# WORK TO BE COMPLETED
Lines below that include the word "companies" should each be copied.

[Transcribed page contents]

((

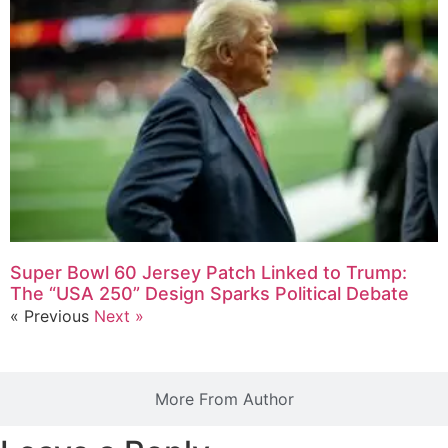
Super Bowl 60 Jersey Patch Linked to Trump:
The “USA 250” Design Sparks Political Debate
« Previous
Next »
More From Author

))
((

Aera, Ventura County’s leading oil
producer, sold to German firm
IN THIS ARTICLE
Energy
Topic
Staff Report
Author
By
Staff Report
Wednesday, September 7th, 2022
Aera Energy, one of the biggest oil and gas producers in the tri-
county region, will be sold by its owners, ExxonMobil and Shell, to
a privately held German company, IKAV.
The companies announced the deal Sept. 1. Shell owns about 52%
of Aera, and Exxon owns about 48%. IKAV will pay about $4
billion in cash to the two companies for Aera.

))

# WRITTEN RESPONSE
The companies announced the deal Sept. 1. Shell owns about 52%
billion in cash to the two companies for Aera.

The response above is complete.